Though the huge corpse still twitched, men passed it without the bunching and hesitation Sharina had seen when they were going the other way. Maybe that was because the vivid light that guided the troops hid rather than illuminated the legs pressing against the dark ceiling; and maybe it was just that they were leaving. These were brave men or they'd never have come this way at all, but leaving didn't require that they struggle against their hope of survival at every step.

“We didn't drink Her blood,” murmured the axe in a faint, musical tone, “but we drank deep, blood and brains and souls. What will happen now to poor Beard, though?”

What would happen to any of them?
Sharina thought with a stab of longing for her placid existence as a girl. Now she lived in a world where she might get up in the middle of the night because of a funny light and find herself dragged into a place ruled by a wizard for Her own evil purposes. . . .

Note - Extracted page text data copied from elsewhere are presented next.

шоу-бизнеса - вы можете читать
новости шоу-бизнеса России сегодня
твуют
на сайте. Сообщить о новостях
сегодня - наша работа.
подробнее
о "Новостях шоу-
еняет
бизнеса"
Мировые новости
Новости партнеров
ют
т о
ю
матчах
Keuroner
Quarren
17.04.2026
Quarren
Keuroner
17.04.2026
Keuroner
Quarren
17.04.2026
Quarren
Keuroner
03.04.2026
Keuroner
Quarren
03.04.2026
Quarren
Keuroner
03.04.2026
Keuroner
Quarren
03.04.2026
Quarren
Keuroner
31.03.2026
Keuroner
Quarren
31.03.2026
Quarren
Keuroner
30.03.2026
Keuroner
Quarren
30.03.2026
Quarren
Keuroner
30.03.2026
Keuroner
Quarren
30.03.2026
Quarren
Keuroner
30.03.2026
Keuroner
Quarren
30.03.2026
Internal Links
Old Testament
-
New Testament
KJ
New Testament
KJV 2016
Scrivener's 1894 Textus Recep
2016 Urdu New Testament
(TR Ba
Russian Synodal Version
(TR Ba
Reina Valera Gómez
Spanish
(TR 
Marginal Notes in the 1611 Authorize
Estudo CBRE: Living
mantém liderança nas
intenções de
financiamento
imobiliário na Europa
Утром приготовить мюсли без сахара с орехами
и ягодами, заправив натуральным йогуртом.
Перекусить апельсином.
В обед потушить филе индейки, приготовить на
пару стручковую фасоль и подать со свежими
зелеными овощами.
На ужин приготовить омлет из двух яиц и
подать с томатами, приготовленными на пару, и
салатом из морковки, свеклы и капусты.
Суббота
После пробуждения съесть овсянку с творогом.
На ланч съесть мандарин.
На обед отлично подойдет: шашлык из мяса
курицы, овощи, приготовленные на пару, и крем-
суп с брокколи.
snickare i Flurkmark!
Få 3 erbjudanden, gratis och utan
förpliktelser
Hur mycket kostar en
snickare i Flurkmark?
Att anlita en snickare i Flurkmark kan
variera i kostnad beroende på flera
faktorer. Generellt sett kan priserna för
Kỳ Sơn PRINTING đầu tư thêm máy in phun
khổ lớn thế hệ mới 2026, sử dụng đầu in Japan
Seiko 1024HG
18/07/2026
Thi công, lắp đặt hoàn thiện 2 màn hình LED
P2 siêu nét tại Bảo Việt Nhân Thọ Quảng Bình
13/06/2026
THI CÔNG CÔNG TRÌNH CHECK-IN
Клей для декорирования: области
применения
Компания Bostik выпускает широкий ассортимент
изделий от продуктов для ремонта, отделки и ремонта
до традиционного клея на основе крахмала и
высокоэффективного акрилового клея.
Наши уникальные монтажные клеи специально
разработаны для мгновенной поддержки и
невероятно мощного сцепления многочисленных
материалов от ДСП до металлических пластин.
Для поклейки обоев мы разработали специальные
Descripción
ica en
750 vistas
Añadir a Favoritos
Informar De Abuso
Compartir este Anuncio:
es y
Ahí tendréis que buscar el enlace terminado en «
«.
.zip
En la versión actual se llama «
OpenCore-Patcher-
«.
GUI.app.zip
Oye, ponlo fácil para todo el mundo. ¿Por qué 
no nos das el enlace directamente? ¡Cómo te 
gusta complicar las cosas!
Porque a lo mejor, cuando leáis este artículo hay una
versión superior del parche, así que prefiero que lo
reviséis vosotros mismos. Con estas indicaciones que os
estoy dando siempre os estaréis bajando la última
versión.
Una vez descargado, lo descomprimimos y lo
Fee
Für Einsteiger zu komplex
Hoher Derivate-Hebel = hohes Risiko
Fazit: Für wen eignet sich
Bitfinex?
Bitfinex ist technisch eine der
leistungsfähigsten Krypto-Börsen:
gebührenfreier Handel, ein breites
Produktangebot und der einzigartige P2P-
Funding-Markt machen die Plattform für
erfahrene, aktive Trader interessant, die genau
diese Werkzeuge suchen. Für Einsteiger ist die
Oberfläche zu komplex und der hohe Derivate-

“It's the same world, mistress,” the axe said. “You just understand what you didn't understand when you were younger. Perhaps you'd rather be ignorant?”

Sharina smiled wryly. “No,” she said. “I'd rather know the truth. I just wish the truth was different, sometimes.”

“And because you do know the truth, mistress, and act on what you know . . .” said the axe. “The truth becomes a little different, a little better, for other people. And Beard drinks his fill for a time, a brief time.”

Sharina was holding the axe in her right hand. With the fingers of her left she stroked the helve, then the steel head. Beard chuckled as if from deep in his throat. The sound trembled through Sharina's fingertips, reminding her of a cat purring; a very large cat.

She laughed and reached forward to touch Cashel's shoulder. Together they entered the rotunda where she'd first rejoined her friends and the army.

There were still many people here, but nothing like the crowd there'd been when Sharina arrived. The exit corridor was broad enough to let the soldiers march in squad ranks, and there wasn't a monster's corpse along the route to narrow it. Even so the rotunda's human contents didn't drain quickly. Sharina hadn't believed how long it took a large body of troops to march off in column until she'd seen the process twice: the second time to convince her that something hadn't gone horribly wrong on the first occasion.